Despite all the architectural change, Kimball-style dimensional modelling remains the dominant approach for analytical layers.

                 ┌────────────┐
                 │ dim_date   │
                 └────────────┘
                       │
   ┌────────────┐  ┌──────────┐  ┌─────────────┐
   │ dim_customer├─┤fact_orders├─┤ dim_product │
   └────────────┘  └──────────┘  └─────────────┘
                       │
                 ┌────────────┐
                 │ dim_store  │
                 └────────────┘
  • Fact tables — measurable events (orders, payments, page views). Long and narrow.
  • Dimension tables — descriptive attributes (customers, products, dates). Short and wide.
  • Grain — define what one row of the fact represents. Be explicit. ("One row per order line item, per day.")

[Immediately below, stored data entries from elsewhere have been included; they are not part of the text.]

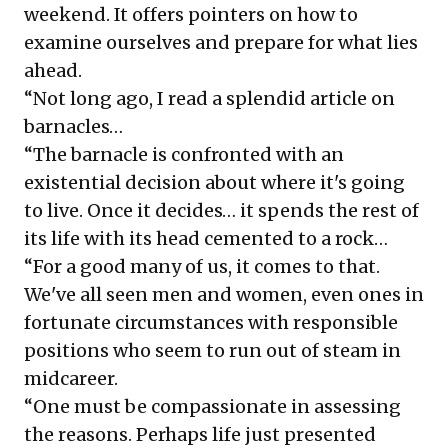
weekend. It offers pointers on how to
examine ourselves and prepare for what lies
ahead.
“Not long ago, I read a splendid article on
barnacles…
“The barnacle is confronted with an
existential decision about where it's going
to live. Once it decides… it spends the rest of
its life with its head cemented to a rock…
“For a good many of us, it comes to that.
We've all seen men and women, even ones in
fortunate circumstances with responsible
positions who seem to run out of steam in
midcareer.
“One must be compassionate in assessing
the reasons. Perhaps life just presented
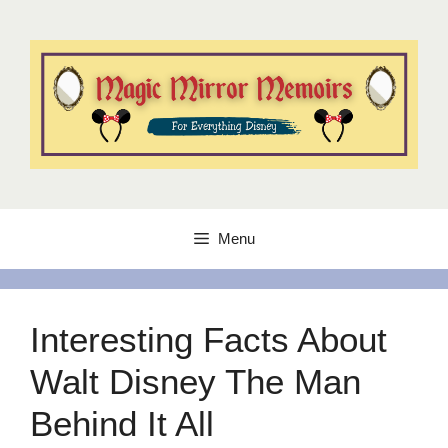
Skip
to
content
Menu
Interesting Facts About
Walt Disney The Man
Behind It All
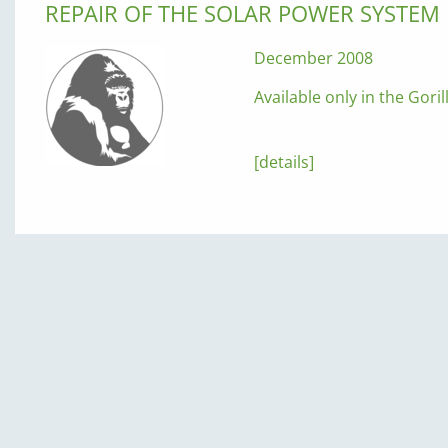
REPAIR OF THE SOLAR POWER SYSTEM
December 2008
Available only in the Gori
[details]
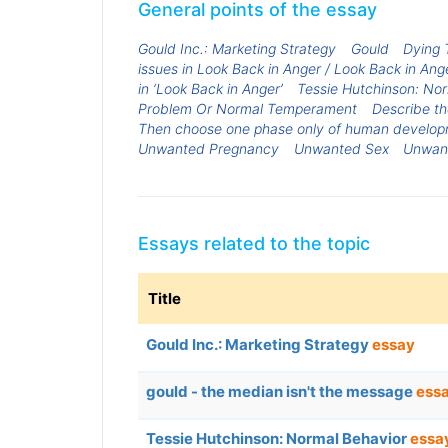
General points of the essay
Gould Inc.: Marketing Strategy
Gould
Dying 
issues in Look Back in Anger / Look Back in An
in ‘Look Back in Anger’
Tessie Hutchinson: No
Problem Or Normal Temperament
Describe th
Then choose one phase only of human developme
Unwanted Pregnancy
Unwanted Sex
Unwant
Essays related to the topic
Title
Gould Inc.: Marketing Strategy
essay
gould - the median isn't the message
ess
Tessie Hutchinson: Normal Behavior
essa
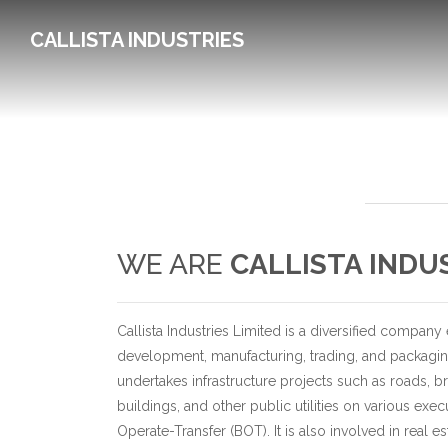
CALLISTA INDUSTRIES
WE ARE
CALLISTA INDU
Callista Industries Limited is a diversified company
development, manufacturing, trading, and packagi
undertakes infrastructure projects such as roads, br
buildings, and other public utilities on various exe
Operate-Transfer (BOT). It is also involved in real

Modern variants: "one big table" (OBT) for analytics dashboards, where all dimensions are denormalised into the fact for query performance. The warehouse handles the cost; the BI layer becomes simpler.

Performance Levers

TechniqueWhat it does
Partitioning (BigQuery, Synapse)Physically split table by date / key; queries scan only relevant partitions
Clustering / sort keysCo-locate related rows for predicate pruning
Materialised views / incremental modelsPre-compute heavy aggregations
Result cachingRepeated queries pay nothing — most warehouses cache results
Right-sized warehouseDon't run a 64-credit warehouse for a 1-second query

Cost Discipline

  • Watch unbounded scans — SELECT * on a giant table without filters.
  • Materialise expensive joins once per day, not once per dashboard load.
  • Use clustering / partition pruning aggressively.
  • Auto-suspend idle warehouses (Snowflake) or use serverless models with billing alerts.
  • Tag queries by user / project so you can attribute cost.

Cert Mapping

CertWarehouse focus
DP-203 / DP-700Synapse / Fabric, dedicated and serverless SQL pools
AWS DEA-C01Redshift, RA3 nodes, Spectrum, AQUA, Redshift Serverless
GCP PDEBigQuery: slots, partitioning, clustering, materialised views, BI Engine

The next lesson covers the other major storage paradigm — data lakes and the lakehouse — and when to use it instead of (or alongside) a warehouse.

Key Takeaways

  • A warehouse is an OLAP store optimised for large analytical queries, not transactional writes.
  • Columnar storage and massively parallel processing are the two architectural cornerstones.
  • Snowflake separates storage and compute; BigQuery is fully serverless; Redshift is cluster-based with serverless option.
  • Dimensional modelling (star schemas) still applies, alongside modern wide-table patterns.
  • Cost discipline (clustering, partitioning, materialisation) is half the job of a warehouse engineer.